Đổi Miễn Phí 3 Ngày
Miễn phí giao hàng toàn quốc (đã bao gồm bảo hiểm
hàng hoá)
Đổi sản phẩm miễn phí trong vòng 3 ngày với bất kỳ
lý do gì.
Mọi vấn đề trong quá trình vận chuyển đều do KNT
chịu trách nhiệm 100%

---

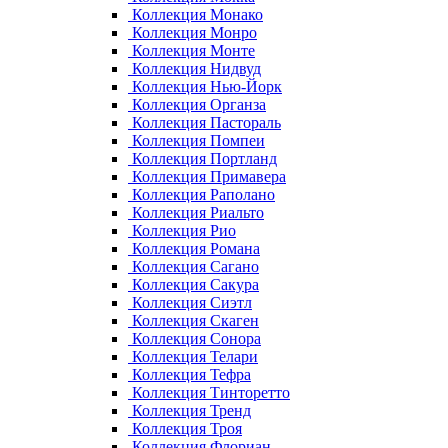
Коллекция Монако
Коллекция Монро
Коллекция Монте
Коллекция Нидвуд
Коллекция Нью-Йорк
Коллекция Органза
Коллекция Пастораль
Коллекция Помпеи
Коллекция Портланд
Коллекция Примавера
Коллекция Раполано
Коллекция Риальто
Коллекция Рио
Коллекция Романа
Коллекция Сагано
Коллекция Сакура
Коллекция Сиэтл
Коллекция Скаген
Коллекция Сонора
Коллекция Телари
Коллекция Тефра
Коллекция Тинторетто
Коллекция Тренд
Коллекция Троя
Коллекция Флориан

...

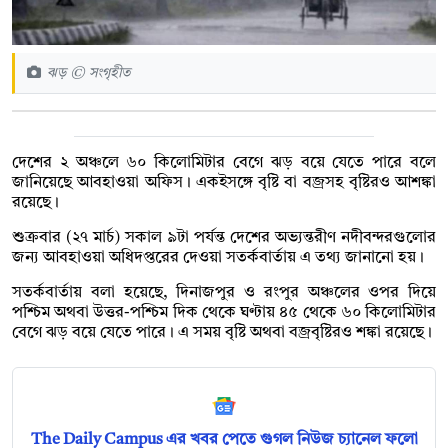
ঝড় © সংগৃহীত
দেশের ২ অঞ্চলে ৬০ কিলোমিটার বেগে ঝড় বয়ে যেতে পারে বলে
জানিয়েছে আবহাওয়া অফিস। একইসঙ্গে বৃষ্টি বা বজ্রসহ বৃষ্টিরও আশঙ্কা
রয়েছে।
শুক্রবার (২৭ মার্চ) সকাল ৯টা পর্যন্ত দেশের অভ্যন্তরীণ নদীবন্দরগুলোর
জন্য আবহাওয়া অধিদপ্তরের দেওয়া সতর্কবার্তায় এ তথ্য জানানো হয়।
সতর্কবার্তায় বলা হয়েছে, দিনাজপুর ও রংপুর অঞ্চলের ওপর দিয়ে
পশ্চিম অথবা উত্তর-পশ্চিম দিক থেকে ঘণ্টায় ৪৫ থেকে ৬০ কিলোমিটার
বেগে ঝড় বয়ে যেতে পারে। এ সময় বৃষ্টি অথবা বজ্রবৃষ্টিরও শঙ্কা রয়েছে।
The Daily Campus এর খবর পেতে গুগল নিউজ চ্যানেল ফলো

- [Assignment] Could you return exactly the stretch of the data above that starts at the line with "পশ্চিম অথবা উত্তর-পশ্চিম" and ends at the line with "The Daily Campus", both lines included?

- [Output of the task]
পশ্চিম অথবা উত্তর-পশ্চিম দিক থেকে ঘণ্টায় ৪৫ থেকে ৬০ কিলোমিটার
বেগে ঝড় বয়ে যেতে পারে। এ সময় বৃষ্টি অথবা বজ্রবৃষ্টিরও শঙ্কা রয়েছে।
The Daily Campus এর খবর পেতে গুগল নিউজ চ্যানেল ফলো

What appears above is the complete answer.